The Killers and The Cure delivered big sets on the Pyramid stage on the Saturday and Sunday nights, packed with anthems and stunning light-shows. Of course Glastonbury is not just about the head-liners and there’s so much going on at the same time, you’re always missing something. As front-man of the Killers said, ‘There are a lot of great bands playing now- thanks for betting on us - I’ve a feeling we’ve got to pay off!’ And he did – with mass sing-along and dancing kicking off to the tune of ‘Somebody told me’. Following numerous moving and political speeches across the festival, front-man, Robert Smith with his anti-star attitude said, “I realise that I’m going for the award for the person that says the least ever at Glastonbury,” and his concluding Sunday night set was pure rock as promised – in the glow of the pyramid stage.

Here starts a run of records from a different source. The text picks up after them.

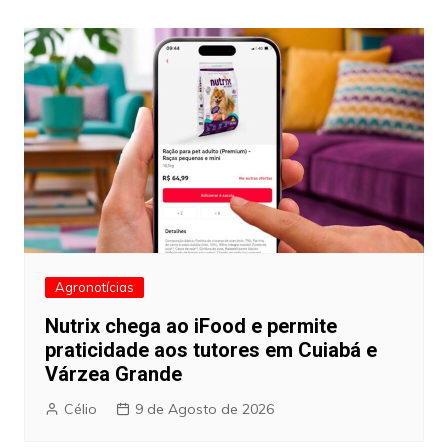
artigos
Agronotícias
Nutrix chega ao iFood e permite
praticidade aos tutores em Cuiabá e
Várzea Grande
Célio
9 de Agosto de 2026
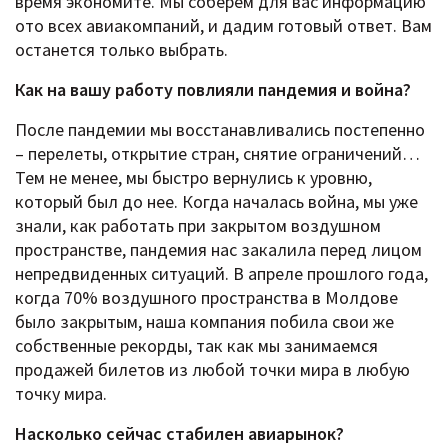
время экономите. Мы соберем для вас информацию
ото всех авиакомпаний, и дадим готовый ответ. Вам
останется только выбрать.
Как на вашу работу повлияли пандемия и война?
После пандемии мы восстанавливались постепенно
– перелеты, открытие стран, снятие ограничений…
Тем не менее, мы быстро вернулись к уровню,
который был до нее. Когда началась война, мы уже
знали, как работать при закрытом воздушном
пространстве, пандемия нас закалила перед лицом
непредвиденных ситуаций. В апреле прошлого года,
когда 70% воздушного пространства в Молдове
было закрытым, наша компания побила свои же
собственные рекорды, так как мы занимаемся
продажей билетов из любой точки мира в любую
точку мира.
Насколько сейчас стабилен авиарынок?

Although head-liners might not suggest it, this was a truly great year for female artists across the genres. Layryn Hill was super cool in trilby and pearls on the Pyramid stage Friday afternoon though she seemed to be complaining about the sound. ‘Do you wanna see what twenty years looks like?’ she said before winding her blend of hip-hop and soul around the field with a stunning rendition of ‘Killing Me Softly.’ Legendary Mavis Staples was an inspiration, showing no signs of flagging at 80yrs old. Neneh Cherry was a revelation on the WestHolts stage, braided and dressed in elegant white, with the grace and charisma of a true star. For those of us who know exactly what twenty years feels like, dancing in the sunshine to classics like ‘7 seconds’, ‘Buffalo Stance’, and ‘Woman’ were spine-tingling moment. Not to be destroyed by her visuals crashing and the less than stunning image of windows XP logo decorating rather too many minutes of her set.

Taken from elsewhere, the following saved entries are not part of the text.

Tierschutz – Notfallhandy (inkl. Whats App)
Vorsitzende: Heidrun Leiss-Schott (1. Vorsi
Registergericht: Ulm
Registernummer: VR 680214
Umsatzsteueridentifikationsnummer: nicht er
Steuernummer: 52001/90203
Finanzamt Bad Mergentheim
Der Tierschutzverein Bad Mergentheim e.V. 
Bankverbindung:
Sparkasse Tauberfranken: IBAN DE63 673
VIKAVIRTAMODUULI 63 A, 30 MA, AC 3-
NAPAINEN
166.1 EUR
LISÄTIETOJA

Little Simz, one of those in Stormzy’s name check of up-coming British Grime artists on The Park Stage bounded on in white dungarees and a megaphone; ‘Can I play some real music?!’ Ray Blk was a new discovery getting the crowd dancing under the tent at the Sonic Stage and the Fearless Billy Eilish owned The Other Stage. Superstar Miley Cyrus delivered a vocally impressive set that moved comfortably from country rock through to pop and hip-hop. "Everyday I ask the universe to give me something that scares the f*** out of me, and I'll do it. "And today, that's motherf***ing Glastonbury!" she said. Hopefully the ‘spiritual experience’ she had at Stone Henge after the festival was a little less stressful.

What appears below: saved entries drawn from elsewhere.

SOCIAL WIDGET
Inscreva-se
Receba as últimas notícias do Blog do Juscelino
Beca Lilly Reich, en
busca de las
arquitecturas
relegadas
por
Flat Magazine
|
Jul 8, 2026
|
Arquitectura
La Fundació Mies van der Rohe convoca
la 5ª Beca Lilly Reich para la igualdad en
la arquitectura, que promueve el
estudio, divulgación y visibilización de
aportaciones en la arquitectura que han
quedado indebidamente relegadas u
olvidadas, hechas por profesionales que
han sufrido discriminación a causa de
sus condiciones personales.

There is so much going on at Glastonbury, you invariably miss intended acts and discover unexpected gems by accident. Sometimes magic is found on a small raised bandstand – in the shape of ‘Kangaroo moon’, a highly skilled band of musicians raising a folk dervish as I wandered back from the circus field. And sometimes it’s the snatches of moments you missed that stay with you. As I headed back to my tent, the sound of thousands of voices singing ‘Leave a Light on’ with Tom Walker in the John Peel Tent was one of those. I had hoped to catch him myself so this mass sing-along was a present sent across the field. It felt like a message of love and hope from a generation of young British music lovers. Even the police had a good weekend - with just 96 offences recorded, down 46% from the last festival in 2017.